STORED DATA —
--------------------------------------------------
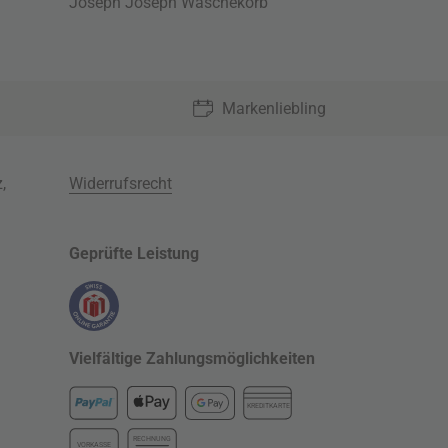
Joseph Joseph Wäschekorb
Markenliebling
z
,
Widerrufsrecht
Geprüfte Leistung
Vielfältige Zahlungsmöglichkeiten
KREDITKARTE
RECHNUNG
VORKASSE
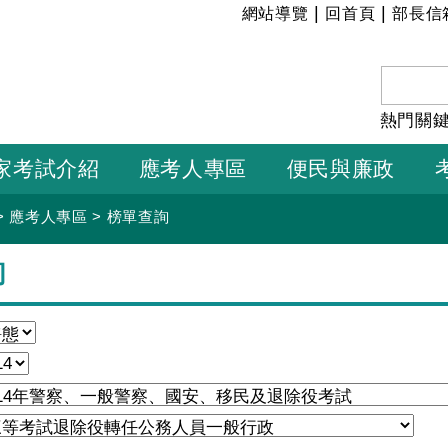
:::
|
|
網站導覽
回首頁
部長信
熱門關
家考試介紹
應考人專區
便民與廉政
>
應考人專區
>
榜單查詢
詢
--------------------------------------------------
TASK GOAL — Every line from the one containing "Widerrufsrecht" through the final line of the records above is to be written out exactly; nothing else, and no pictures.

RESPONSE AREA —
Widerrufsrecht
Geprüfte Leistung
Vielfältige Zahlungsmöglichkeiten
KREDITKARTE
RECHNUNG
VORKASSE
:::
|
|
網站導覽
回首頁
部長信
熱門關
家考試介紹
應考人專區
便民與廉政
>
應考人專區
>
榜單查詢
詢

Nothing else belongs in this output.